[HOW TO COMPLETE THIS TASK] Go through the listing beneath this task and return every line that carries the string "Corriere".

○ ○ ○ ○ ○ ○ ○

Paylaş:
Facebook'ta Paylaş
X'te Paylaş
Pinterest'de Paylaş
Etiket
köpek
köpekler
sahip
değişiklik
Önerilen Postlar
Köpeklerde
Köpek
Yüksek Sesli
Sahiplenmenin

○ ○ ○ ○ ○ ○ ○

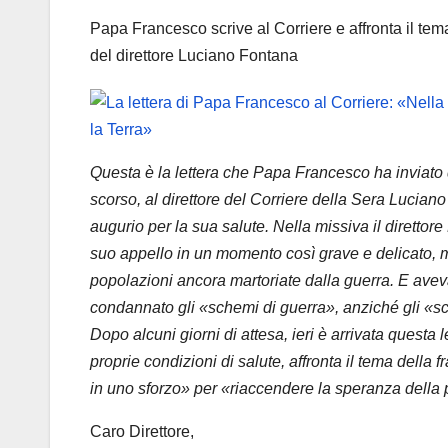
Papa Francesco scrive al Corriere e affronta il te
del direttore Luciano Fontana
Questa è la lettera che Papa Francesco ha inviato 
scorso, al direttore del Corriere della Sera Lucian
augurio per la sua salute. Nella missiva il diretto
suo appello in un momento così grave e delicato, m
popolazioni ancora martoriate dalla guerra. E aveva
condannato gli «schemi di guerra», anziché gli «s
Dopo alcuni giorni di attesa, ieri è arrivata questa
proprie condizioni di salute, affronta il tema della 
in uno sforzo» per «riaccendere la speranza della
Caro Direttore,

○ ○ ○ ○ ○ ○ ○

[EXPECTED ANSWER]
Papa Francesco scrive al Corriere e affronta il te
scorso, al direttore del Corriere della Sera Lucian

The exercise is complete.